薫は微笑むと、晋助の隣に寄り添い、腕を組んだ。彼の肩に頭を預けて、目を閉じる。潮風が頬に冷たく当たるが、触れ合った部分に感じる温もりのせいで、寒くはなかった。
人目を憚ることもなく、肩をくっつけて寄り添う様子はまさに恋人同士そのものだ。船員たちは目の当たりにするのが気恥ずかしく、次々と甲板から捌けゆく。

先ほどまで船員たちが慌ただしくしていたのが嘘のように、甲板にはふたりきり、海鳴りを背景に、潮風が吹きぬける音だけが響く。晋助は苦笑して言った。

「見てみろ薫。隊士達が気ィ遣って、どこかへ行っちまったぜ」

薫は何も言わずに、首を傾げてじっと晋助を見上げた。その仕草が、仔猫が甘えてすり寄るような愛らしさがあって、晋助は堪らずに頬に口づけをした。

「いつからお前は、そんなに甘えん坊になったんだ。何かあったのか」
「晋助様……私、死ぬときは、晋助様の隣で死にたい」

薫が突然そんなことを言うので、晋助はぎょっとして彼女を見つめた。最後の灰を海に落とし、煙管を懐にしまうと、その手で彼女の肩を抱く。

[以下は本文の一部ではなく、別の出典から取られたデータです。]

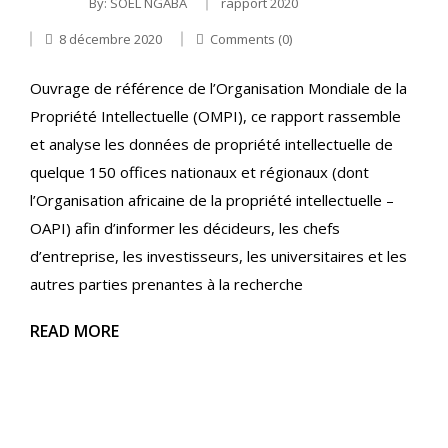
By:
SOEL NGABA
rapport 2020
8 décembre 2020
Comments (0)
Ouvrage de référence de l’Organisation Mondiale de la
Propriété Intellectuelle (OMPI), ce rapport rassemble
et analyse les données de propriété intellectuelle de
quelque 150 offices nationaux et régionaux (dont
l’Organisation africaine de la propriété intellectuelle –
OAPI) afin d’informer les décideurs, les chefs
d’entreprise, les investisseurs, les universitaires et les
autres parties prenantes à la recherche
READ MORE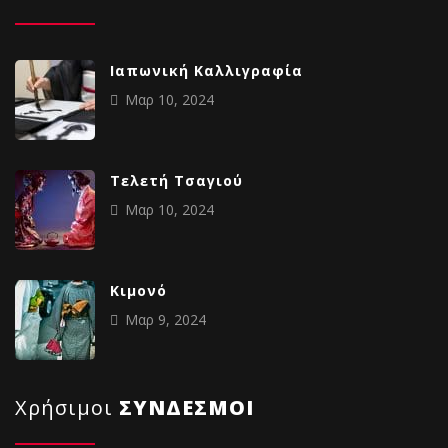
Ιαπωνική Καλλιγραφία
Μαρ 10, 2024
Tελετή Τσαγιού
Μαρ 10, 2024
Κιμονό
Μαρ 9, 2024
Χρήσιμοι
ΣΥΝΔΕΣΜΟΙ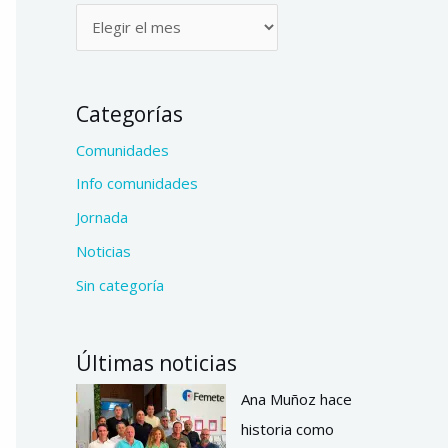
Categorías
Comunidades
Info comunidades
Jornada
Noticias
Sin categoría
Últimas noticias
Ana Muñoz hace
historia como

「何があったかと思えば……まさか、お前の最期を看取れと頼みごとをされるとはなァ」
「想像したら、とても耐えられそうにないんですもの。もし、晋助様が逝ってしまって、残されて独りきりになったら……淋しくて淋しくて、どうにかなりそうよ」

彼女は小さく首を振りながら、晋助の首筋に鼻の先を擦りつけた。まるで兎の目ように、怖気づいて不安そうな瞳が小刻みに揺れていた。

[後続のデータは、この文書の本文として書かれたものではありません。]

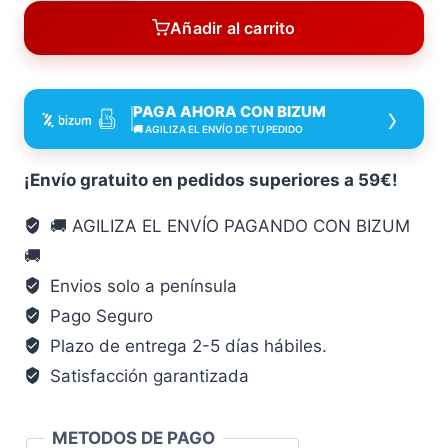
Seguridad
Añadir al carrito
13,2
MM
30X40
›
PAGA AHORA CON BIZUM
Níquel
🚚 AGILIZA EL ENVÍO DE TU PEDIDO
C88
Niquelado
¡Envío gratuito en pedidos superiores a 59€!
CADENA88
🚚 AGILIZA EL ENVÍO PAGANDO CON BIZUM
cantidad
🚚
Envios solo a península
Pago Seguro
Plazo de entrega 2-5 días hábiles.
Satisfacción garantizada
METODOS DE PAGO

「最期まで一緒にいたいの。お願い、約束して、晋助様」
「俺が先に死ぬか、お前が先に死ぬか、そんなこたァ誰にも分かりゃしねェよ」

晋助は低く笑いながら、彼女の頭に手をやり、胸に強くかき抱いた。

「俺だって、お前に先立たれるなんざァ御免だぜ。どちらか一方残されるのが嫌なら、俺とお前と、一緒に死ぬしかあるめェよ」
「それでも構いません。―――いいえ、そうさせて」

薫は晋助の首に腕を回して、唇をねだった。お互いのそれは海風ですっかり冷え、乾いていたけれど、深く合わさるにつれて暖かさを取り戻していった。波が寄せては返すのを繰り返すように、潮騒に耳を傾けながら、何度も口づけをした。
お互いを愛している、それ以上の何かを、言葉では伝えきれない感情をのせて、海が夜の藍色に染まるまで、ふたりはきつく抱き合った。